Díaz morales apunta que hay que distinguir entre la procrastinación habitual sin consecuencias graves y la crónica, que se convierte en un estilo de vida donde ansiedad y angustia son también recurrentes. La procrastinación crónica es un estilo generalizado a cualquier actividad: facturas, revisión del coche, impuestos, informes laborales. Estas personas necesitan siempre un tiempo extra para todo lo que requiere un plazo determinado.

 

ESTILOS DE PROCRASTINACIÓN

 

Díaz Morales explica a Infosalus que existen a grandes rasgos tres grandes grupos definidos de procrastinadotes. Esta clasificación utiliza como base diferentes motivaciones o estilos de procrastinación:

 

1º Miedo al fracaso: son los procrastinadores por evitación. Se evita el inicio o fin de las tareas por miedo a no hacerlas bien, evitar el juicio de los demás o no cumplir las expectativas propias o ajenas. También se encuentran en este grupo los que perciben como desagradable la tarea y la postergan para hacer algo diferente que les agrada. Es  más común en personas con baja autoestima.

 

2º Postergar como aliciente: postergar es una forma de activación para estas personas que esperan hasta el último minuto para empezar la tarea. "Piensan que tienen tiempo de sobra y buscan su motivación en la postergación, como un riesgo que piensan les hace rendir más, pero al final esto no es cierto", señala el investigador.
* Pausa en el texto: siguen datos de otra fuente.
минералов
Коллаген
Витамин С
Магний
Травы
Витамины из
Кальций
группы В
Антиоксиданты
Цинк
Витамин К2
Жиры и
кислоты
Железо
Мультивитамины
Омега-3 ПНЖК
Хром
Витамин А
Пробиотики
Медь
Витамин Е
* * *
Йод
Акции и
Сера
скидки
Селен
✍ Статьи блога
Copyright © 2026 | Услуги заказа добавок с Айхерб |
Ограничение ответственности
El caso típico es el de los estudiantes que estudian la noche antes del examen.

 

3º Indecisión: las personas que procrastinan por indecisión dudan de cómo empezar la tarea o cómo acometerla y esto les lleva a que postergar su inicio. Según señala Díaz Morales, no todos los expertos en procrastinación están de acuerdo en que exista tal clasificación. "Estas son las principales motivaciones que se sugieren en su estudio pero el problema es si las medidas existentes miden bien la procrastinación", comenta el investigador.

 

LOS ORÍGENES EN EL ÁMBITO ACADÉMICO

 

Díaz Morales ha publicado investigaciones sobre el tema en las revistas internacionales 'Journal of Research in Personality', 'The Journal of General Psychology' o 'Personality and Individual Differences' junto a su colega en el estudio de la procrastinación al otro lado del Atlántico Joseph R. Ferrari, de la Universidad DePaul en Chicago.

 

En un análisis publicado por ambos en la revista 'Journal of Cross-Cultural Psychology' en 2007 se estudió el fenómeno en Australia, Estados Unidos, Perú, España, Venezuela y Reino Unido entre 582 hombres y 765 mujeres. Los resultados mostraron que entre el 13% y el 15% de la población procrastinaba de forma habitual.

 

"Es una característica de la sociedad occidental con independencia de valores, normas y prácticas. Sin distinciones entre los países, aplazar las tareas es un problema", señala Díaz Morales.

 

En el ámbito académico este porcentaje de procrastinadores se eleva en gran medida, hasta superar el 60% entre los alumnos. De ahí que sea el ámbito académico el más estudiado en lo que se refiere a la postergación y en el que aparecieron los primeros estudios. Las tareas académicas más implicadas en la postergación son aquellas que requieren de la creatividad como la redacción de trabajos.

 

"En otros países en las universidades existen departamentos de orientación a los alumnos y tratan este tipo de problemática a través de técnicas de gestión del tiempo, de autocontrol, de regulación emocional, pero en España no hay esta tradición", señala Díaz Morales.